Déclic racial pour un dé-confinement total



Derrière la mort, pardon, l’assassinat sur fond d’étouffement de Georges Floyd sous les pieds malfaisants et les genoux criminels du policier raciste, Derek Chauvin, la société américaine s’est totalement déshabillée à la face du monde, une fois de plus, à travers cette scène tragique survenue à Minneapolis. Sans masque, le bourreau blanc et ses complices ont, à nouveau, tué le projet de Jean-Jacques Dessalines et le rêve de Martin Luther King.

Disons que dans toute l’histoire de l’humanité, la mort n’avait jamais la même importance d’un pays par rapport à un autre, d’une période à une autre, de jour ou de nuit. Sachant qu’il y a des morts qui sont plus vivants et influents, plus puissants ou chanceux que d’autres, suivant le profil de la victime et le contexte sociopolitique, ou le prétexte qui s’offre aux proches et aux institutions pour défendre ou tuer une cause, George Floyd a quand même pu bénéficier de ces cameras qui filmaient son exécution, pour l’ajouter dans la liste des noirs martyrs chez l’Oncle Sam.

Déclic populaire sur fond des indignations vindicatives pour certains et légitimes pour d’autres, partagées sur les réseaux sociaux à travers le monde, ces mouvements citoyens spontanés et solidaires vont certainement occasionner le dé-confinement des villes aux États-Unis.

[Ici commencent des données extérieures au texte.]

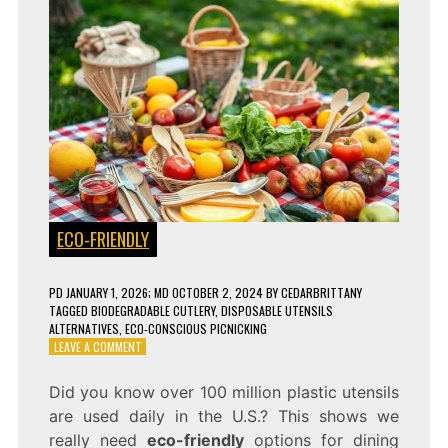
ECO-FRIENDLY
PD
JANUARY 1, 2026
; MD OCTOBER 2, 2024
BY
CEDARBRITTANY
TAGGED
BIODEGRADABLE CUTLERY
,
DISPOSABLE UTENSILS
ALTERNATIVES
,
ECO-CONSCIOUS PICNICKING
ON
LEAVE A COMMENT
7
COMPOSTABLE
Did you know over 100 million plastic utensils
UTENSILS
are used daily in the U.S.? This shows we
THAT
ARE
really need
eco-friendly
options for dining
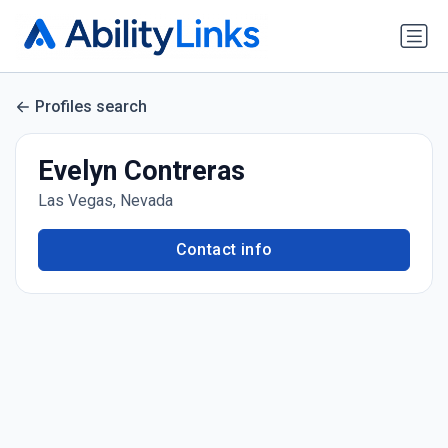
Profiles search
Evelyn Contreras
Las Vegas, Nevada
Contact info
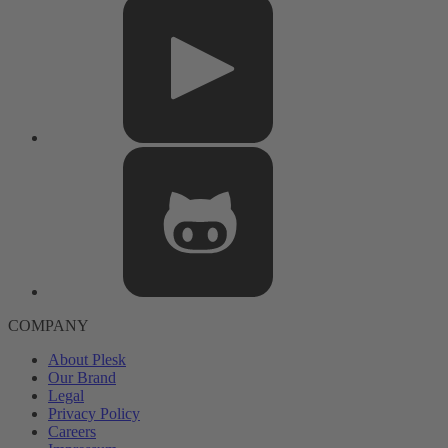
COMPANY
About Plesk
Our Brand
Legal
Privacy Policy
Careers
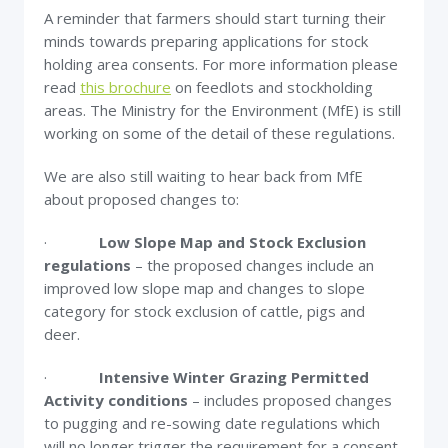
A reminder that farmers should start turning their
minds towards preparing applications for stock
holding area consents. For more information please
read
this brochure
on feedlots and stockholding
areas. The Ministry for the Environment (MfE) is still
working on some of the detail of these regulations.
We are also still waiting to hear back from MfE
about proposed changes to:
·
Low Slope Map and Stock Exclusion
regulations
– the proposed changes include an
improved low slope map and changes to slope
category for stock exclusion of cattle, pigs and
deer.
·
Intensive Winter Grazing Permitted
Activity conditions
– includes proposed changes
to pugging and re-sowing date regulations which
will no longer trigger the requirement for a consent,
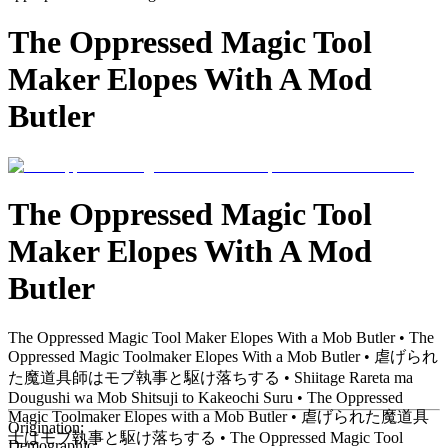
The Oppressed Magic Tool
Maker Elopes With A Mod
Butler
The Oppressed Magic Tool
Maker Elopes With A Mod
Butler
The Oppressed Magic Tool Maker Elopes With a Mob Butler • The
Oppressed Magic Toolmaker Elopes With a Mob Butler • 虐げられ
た魔道具師はモブ執事と駆け落ちする • Shiitage Rareta ma
Dougushi wa Mob Shitsuji to Kakeochi Suru • The Oppressed
Magic Toolmaker Elopes with a Mob Butler • 虐げられた魔道具
Origination:
士はモブ執事と駆け落ちする • The Oppressed Magic Tool
Demographic:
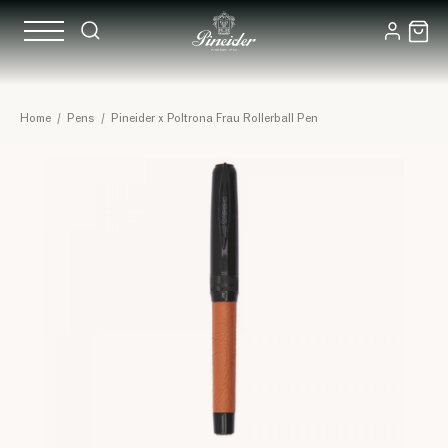
Home
/
Pens
/
Pineider x Poltrona Frau Rollerball Pen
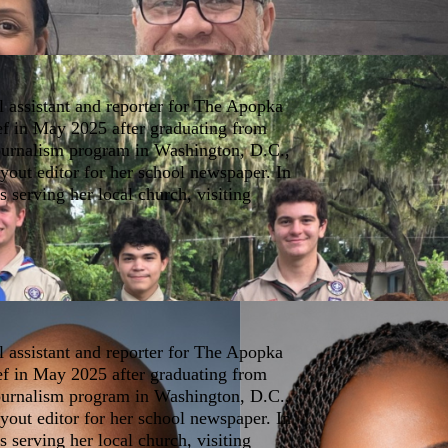
l assistant and reporter for The Apopka
ef in May 2025 after graduating from
journalism program in Washington, D.C.,
yout editor for her school newspaper. In
s serving her local church, visiting
l assistant and reporter for The Apopka
ef in May 2025 after graduating from
journalism program in Washington, D.C.,
yout editor for her school newspaper. In
s serving her local church, visiting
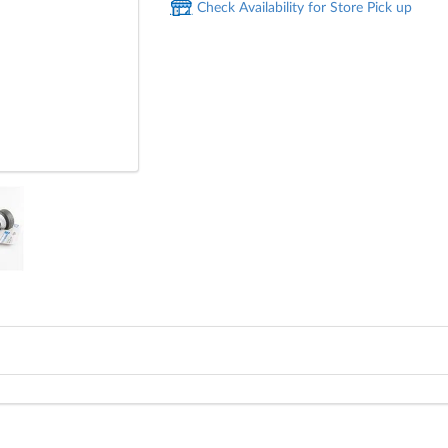
Check Availability for Store Pick up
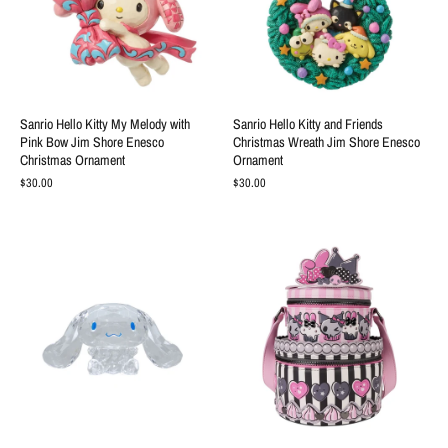
Sanrio Hello Kitty My Melody with
Sanrio Hello Kitty and Friends
Pink Bow Jim Shore Enesco
Christmas Wreath Jim Shore Enesco
Christmas Ornament
Ornament
$30.00
$30.00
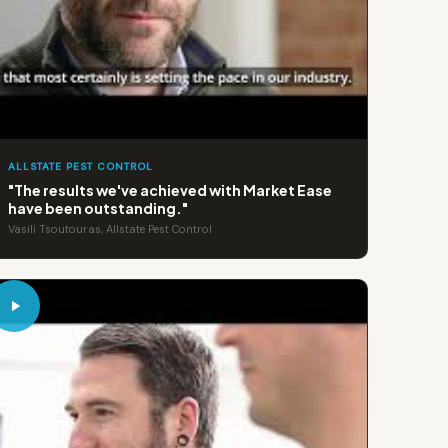
ALLSTATE PEST CONTROL
"The results we've achieved with Market Ease
have been outstanding."
Vasili Tsoutouras, Allstate Pest Control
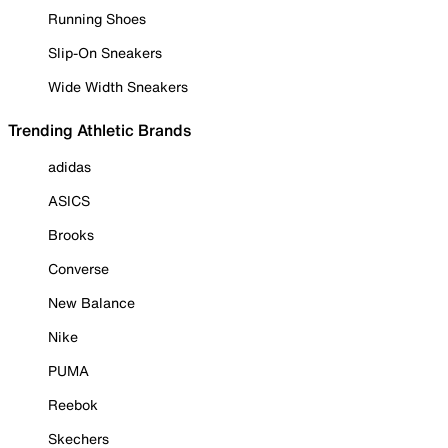
Running Shoes
Slip-On Sneakers
Wide Width Sneakers
Trending Athletic Brands
adidas
ASICS
Brooks
Converse
New Balance
Nike
PUMA
Reebok
Skechers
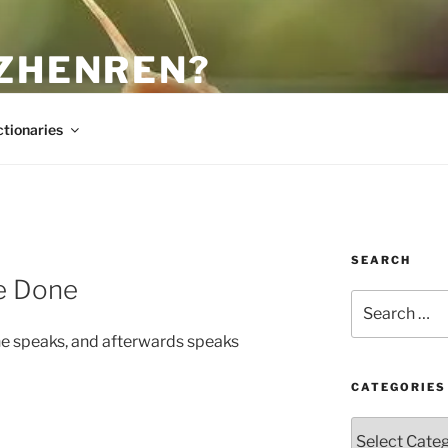
 ZHENREN?
ctionaries
SEARCH
ve Done
Search
for:
he speaks, and afterwards speaks
CATEGORIES
Categories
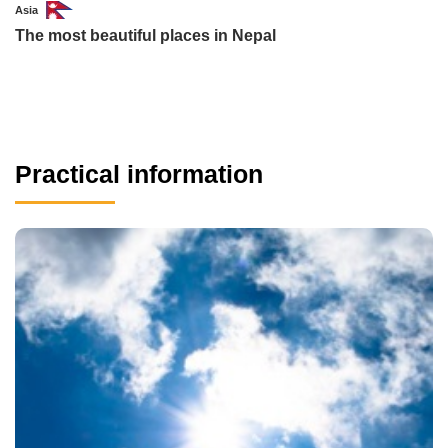
Asia
The most beautiful places in Nepal
Practical information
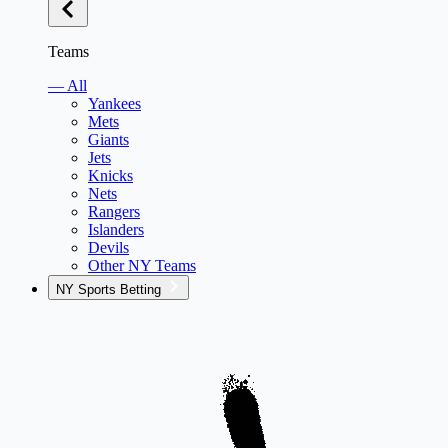
Teams
— All
Yankees
Mets
Giants
Jets
Knicks
Nets
Rangers
Islanders
Devils
Other NY Teams
NY Sports Betting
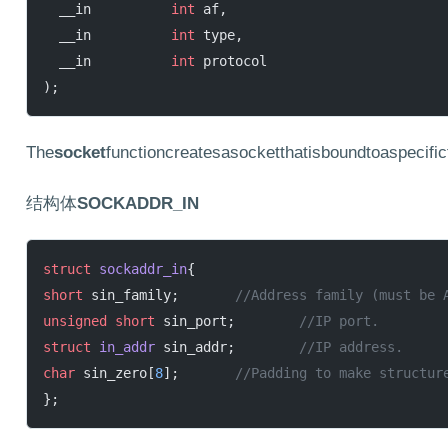
  __in          
int
 af,
  __in          
int
 type,
  __in          
int
 protocol
);
The
socket
functioncreatesasocketthatisboundtoaspecific
结构体
SOCKADDR_IN
struct
 sockaddr_in
{
short
 sin_family;
	//Address family (must be 
unsigned
 short
 sin_port;
	//IP port.
struct
 in_addr
 sin_addr;
	//IP address.
char
 sin_zero[
8
];
	//Padding to make structur
};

Ce que l’économie américaine espérait pour respirer un peu après des semaines de distance sociale et de confinement totales de plusieurs villes et des rues, désormais traversées par des dizaines et des centaines de manifestations.

Déploiement des militaires au début du mois de juin, pour tenter de rétablir l’ordre dans plusieurs grandes villes aux États-Unis, après une semaine de manifestations et de protestations, de consternation et de tensions, de solidarité et des interventions issues dans plusieurs pays dans le monde, de casses et des « dechoukay », pour reprendre le vocabulaire haïtien.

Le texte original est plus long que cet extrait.